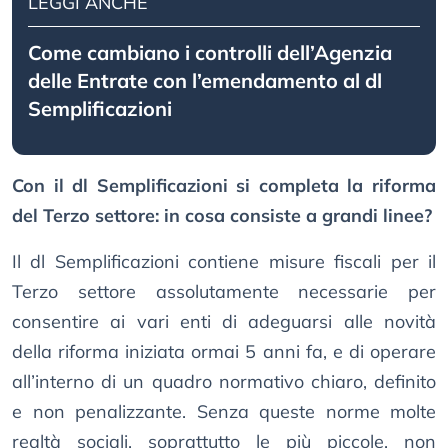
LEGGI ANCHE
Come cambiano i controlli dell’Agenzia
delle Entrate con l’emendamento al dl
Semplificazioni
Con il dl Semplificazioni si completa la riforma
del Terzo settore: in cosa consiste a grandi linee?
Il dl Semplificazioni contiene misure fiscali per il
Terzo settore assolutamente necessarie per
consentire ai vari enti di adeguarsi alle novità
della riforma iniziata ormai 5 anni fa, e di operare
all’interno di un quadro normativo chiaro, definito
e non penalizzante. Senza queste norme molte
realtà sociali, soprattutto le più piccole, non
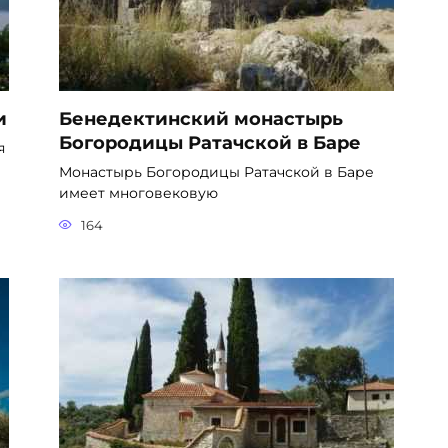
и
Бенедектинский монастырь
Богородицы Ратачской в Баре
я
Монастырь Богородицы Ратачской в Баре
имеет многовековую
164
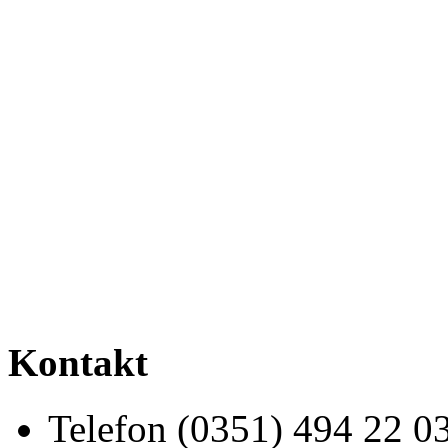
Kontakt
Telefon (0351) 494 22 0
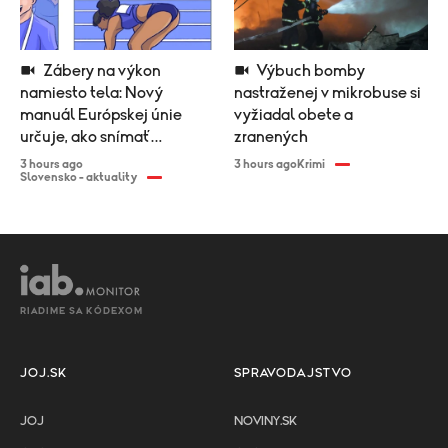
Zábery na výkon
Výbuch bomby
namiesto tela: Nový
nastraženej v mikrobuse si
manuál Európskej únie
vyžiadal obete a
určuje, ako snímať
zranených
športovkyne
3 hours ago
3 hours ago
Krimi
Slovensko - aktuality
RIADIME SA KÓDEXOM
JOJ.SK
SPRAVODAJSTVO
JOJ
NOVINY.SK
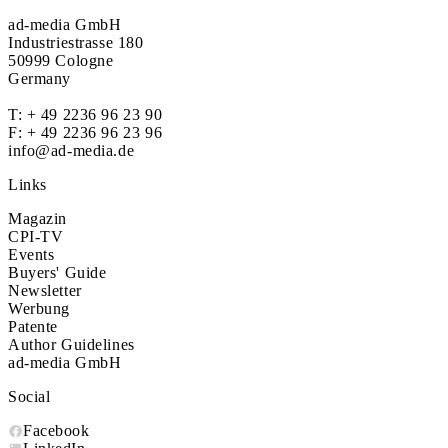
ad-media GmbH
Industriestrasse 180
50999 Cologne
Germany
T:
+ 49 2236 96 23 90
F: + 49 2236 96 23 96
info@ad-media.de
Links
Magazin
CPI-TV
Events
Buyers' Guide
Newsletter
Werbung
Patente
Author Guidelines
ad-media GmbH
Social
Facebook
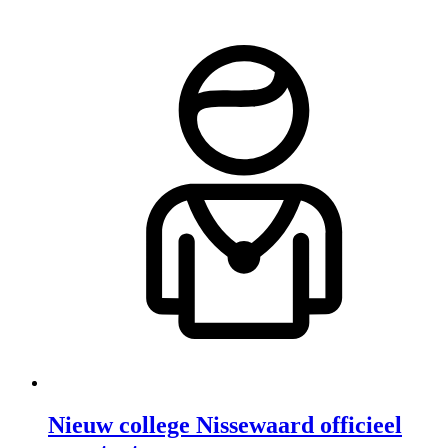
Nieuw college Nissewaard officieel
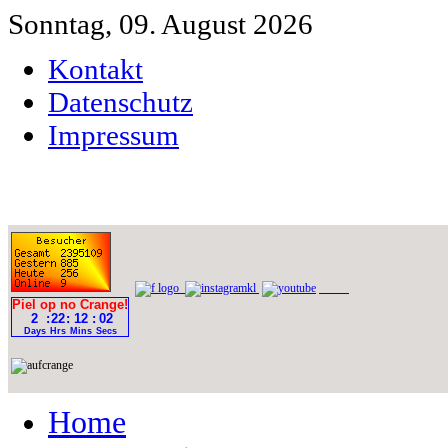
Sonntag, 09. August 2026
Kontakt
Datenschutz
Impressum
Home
-*-*-
Work instruction: What is needed here is each line above set down word for word, minus the images.

Written reply:
LEGGI ANCHE
Come cambiano i controlli dell’Agenzia
delle Entrate con l’emendamento al dl
Semplificazioni
Con il dl Semplificazioni si completa la riforma
del Terzo settore: in cosa consiste a grandi linee?
Il dl Semplificazioni contiene misure fiscali per il
Terzo settore assolutamente necessarie per
consentire ai vari enti di adeguarsi alle novità
della riforma iniziata ormai 5 anni fa, e di operare
all’interno di un quadro normativo chiaro, definito
e non penalizzante. Senza queste norme molte
realtà sociali, soprattutto le più piccole, non
и
Бенедектинский монастырь
Богородицы Ратачской в Баре
я
Монастырь Богородицы Ратачской в Баре
имеет многовековую
164
Kontakt
Telefon (0351) 494 22 0
Zábery na výkon
Výbuch bomby
namiesto tela: Nový
nastraženej v mikrobuse si
manuál Európskej únie
vyžiadal obete a
určuje, ako snímať
zranených
športovkyne
3 hours ago
3 hours ago
Krimi
Slovensko - aktuality
RIADIME SA KÓDEXOM
JOJ.SK
SPRAVODAJSTVO
JOJ
NOVINY.SK
ad-media GmbH
Industriestrasse 180
50999 Cologne
Germany
T:
+ 49 2236 96 23 90
F: + 49 2236 96 23 96
info@ad-media.de
Links
Magazin
CPI-TV
Events
Buyers' Guide
Newsletter
Werbung
Patente
Author Guidelines
ad-media GmbH
Social
Facebook
Nieuw college Nissewaard officieel
Sonntag, 09. August 2026
Kontakt
Datenschutz
Impressum
Home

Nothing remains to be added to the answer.